Dataset entries:
┄┄┄┄┄┄┄┄┄┄┄┄┄┄┄┄┄┄┄┄

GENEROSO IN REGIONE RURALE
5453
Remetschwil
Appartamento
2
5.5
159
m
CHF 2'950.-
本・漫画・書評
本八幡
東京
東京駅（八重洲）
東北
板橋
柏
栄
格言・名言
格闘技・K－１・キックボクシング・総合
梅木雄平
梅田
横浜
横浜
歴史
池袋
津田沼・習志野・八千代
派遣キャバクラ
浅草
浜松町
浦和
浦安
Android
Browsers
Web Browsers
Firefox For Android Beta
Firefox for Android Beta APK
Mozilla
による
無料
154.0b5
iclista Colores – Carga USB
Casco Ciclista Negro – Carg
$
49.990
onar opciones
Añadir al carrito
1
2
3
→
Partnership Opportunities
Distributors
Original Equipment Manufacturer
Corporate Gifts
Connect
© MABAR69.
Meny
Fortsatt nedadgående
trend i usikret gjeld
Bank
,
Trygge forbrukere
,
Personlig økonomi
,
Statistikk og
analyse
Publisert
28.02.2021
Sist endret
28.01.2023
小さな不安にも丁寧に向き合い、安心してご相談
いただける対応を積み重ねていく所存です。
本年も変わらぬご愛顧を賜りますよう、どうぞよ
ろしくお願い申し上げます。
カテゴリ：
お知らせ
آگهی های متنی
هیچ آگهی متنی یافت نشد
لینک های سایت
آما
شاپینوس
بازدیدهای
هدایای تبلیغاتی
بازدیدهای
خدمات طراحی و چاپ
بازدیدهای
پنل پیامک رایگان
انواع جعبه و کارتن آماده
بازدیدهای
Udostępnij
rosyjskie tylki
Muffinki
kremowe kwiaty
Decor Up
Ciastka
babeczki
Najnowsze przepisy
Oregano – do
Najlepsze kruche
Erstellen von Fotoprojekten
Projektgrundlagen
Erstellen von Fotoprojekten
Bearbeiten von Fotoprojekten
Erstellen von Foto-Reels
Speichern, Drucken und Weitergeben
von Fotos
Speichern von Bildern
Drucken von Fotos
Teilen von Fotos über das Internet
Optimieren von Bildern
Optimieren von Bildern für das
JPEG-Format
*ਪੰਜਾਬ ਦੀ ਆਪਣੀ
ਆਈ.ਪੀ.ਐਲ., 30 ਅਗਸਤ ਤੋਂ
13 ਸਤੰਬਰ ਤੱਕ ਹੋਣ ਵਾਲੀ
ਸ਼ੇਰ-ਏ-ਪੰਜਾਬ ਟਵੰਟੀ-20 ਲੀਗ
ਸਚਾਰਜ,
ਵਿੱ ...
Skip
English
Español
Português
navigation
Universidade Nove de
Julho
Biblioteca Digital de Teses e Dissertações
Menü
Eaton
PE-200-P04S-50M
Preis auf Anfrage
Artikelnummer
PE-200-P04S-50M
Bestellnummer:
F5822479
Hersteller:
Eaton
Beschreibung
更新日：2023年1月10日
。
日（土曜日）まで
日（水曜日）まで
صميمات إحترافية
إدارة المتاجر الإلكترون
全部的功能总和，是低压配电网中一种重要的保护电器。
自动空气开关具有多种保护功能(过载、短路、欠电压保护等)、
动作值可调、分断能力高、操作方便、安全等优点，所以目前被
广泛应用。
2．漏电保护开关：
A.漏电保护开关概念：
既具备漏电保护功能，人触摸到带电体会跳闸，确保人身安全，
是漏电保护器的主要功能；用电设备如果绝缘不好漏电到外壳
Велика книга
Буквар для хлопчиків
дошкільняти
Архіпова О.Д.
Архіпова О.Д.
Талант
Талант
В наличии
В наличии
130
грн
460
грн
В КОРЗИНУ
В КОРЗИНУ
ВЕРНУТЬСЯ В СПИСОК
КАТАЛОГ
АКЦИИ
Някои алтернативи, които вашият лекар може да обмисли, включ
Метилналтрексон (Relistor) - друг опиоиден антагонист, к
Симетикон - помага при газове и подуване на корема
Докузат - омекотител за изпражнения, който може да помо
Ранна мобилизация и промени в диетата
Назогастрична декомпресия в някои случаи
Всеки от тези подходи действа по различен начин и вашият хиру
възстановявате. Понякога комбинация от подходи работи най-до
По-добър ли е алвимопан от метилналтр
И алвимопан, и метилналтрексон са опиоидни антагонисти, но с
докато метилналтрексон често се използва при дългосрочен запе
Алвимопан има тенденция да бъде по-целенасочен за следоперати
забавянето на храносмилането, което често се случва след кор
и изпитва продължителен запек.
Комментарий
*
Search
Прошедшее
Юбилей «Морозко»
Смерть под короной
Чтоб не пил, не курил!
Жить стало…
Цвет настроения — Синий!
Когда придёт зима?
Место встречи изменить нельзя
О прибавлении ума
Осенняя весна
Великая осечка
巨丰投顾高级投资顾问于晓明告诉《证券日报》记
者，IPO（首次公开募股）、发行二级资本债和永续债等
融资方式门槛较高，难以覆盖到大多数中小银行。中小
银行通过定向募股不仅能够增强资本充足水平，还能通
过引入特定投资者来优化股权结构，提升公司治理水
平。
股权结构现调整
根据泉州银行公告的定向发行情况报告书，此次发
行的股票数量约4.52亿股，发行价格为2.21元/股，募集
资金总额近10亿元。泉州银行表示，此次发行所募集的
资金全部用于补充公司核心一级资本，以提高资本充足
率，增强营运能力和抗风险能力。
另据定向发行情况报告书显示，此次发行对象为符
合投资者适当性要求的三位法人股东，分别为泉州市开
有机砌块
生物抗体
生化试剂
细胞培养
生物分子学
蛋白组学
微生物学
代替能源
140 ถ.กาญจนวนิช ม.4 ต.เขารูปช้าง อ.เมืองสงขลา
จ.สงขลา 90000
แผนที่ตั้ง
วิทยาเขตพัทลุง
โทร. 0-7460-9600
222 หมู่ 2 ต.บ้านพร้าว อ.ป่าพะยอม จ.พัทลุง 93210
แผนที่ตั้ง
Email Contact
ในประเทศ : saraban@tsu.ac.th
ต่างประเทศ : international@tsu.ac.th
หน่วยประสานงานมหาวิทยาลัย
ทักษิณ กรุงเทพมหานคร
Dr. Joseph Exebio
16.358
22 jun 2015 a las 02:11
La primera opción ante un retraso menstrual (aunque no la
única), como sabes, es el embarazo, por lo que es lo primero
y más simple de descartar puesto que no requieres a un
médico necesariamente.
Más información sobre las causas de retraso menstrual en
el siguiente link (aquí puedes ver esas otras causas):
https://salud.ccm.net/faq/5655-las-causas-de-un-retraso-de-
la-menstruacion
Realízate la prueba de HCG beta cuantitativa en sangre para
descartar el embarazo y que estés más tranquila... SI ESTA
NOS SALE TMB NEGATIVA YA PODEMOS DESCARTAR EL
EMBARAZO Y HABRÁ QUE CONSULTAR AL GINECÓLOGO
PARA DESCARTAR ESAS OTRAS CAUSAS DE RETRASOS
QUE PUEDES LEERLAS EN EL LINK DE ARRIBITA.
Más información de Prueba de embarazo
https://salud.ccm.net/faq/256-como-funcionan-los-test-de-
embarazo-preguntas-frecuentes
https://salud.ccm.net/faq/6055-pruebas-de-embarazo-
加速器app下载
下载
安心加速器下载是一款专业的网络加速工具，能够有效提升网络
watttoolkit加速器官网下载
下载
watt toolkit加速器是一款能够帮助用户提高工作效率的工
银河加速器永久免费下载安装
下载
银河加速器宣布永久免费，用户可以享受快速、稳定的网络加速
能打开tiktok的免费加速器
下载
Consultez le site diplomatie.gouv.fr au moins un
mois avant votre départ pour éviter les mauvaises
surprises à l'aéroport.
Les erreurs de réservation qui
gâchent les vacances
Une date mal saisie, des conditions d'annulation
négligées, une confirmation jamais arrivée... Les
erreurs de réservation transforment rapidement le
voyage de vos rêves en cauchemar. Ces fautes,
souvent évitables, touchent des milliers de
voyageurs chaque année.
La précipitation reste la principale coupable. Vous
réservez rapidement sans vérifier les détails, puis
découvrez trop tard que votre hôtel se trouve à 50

┄┄┄┄┄┄┄┄┄┄┄┄┄┄┄┄┄┄┄┄

**REQUIRED WORK:** Which lines in the records contain the word "información"? Copy each one.

**ANSWER BOX:**
Más información sobre las causas de retraso menstrual en
Más información de Prueba de embarazo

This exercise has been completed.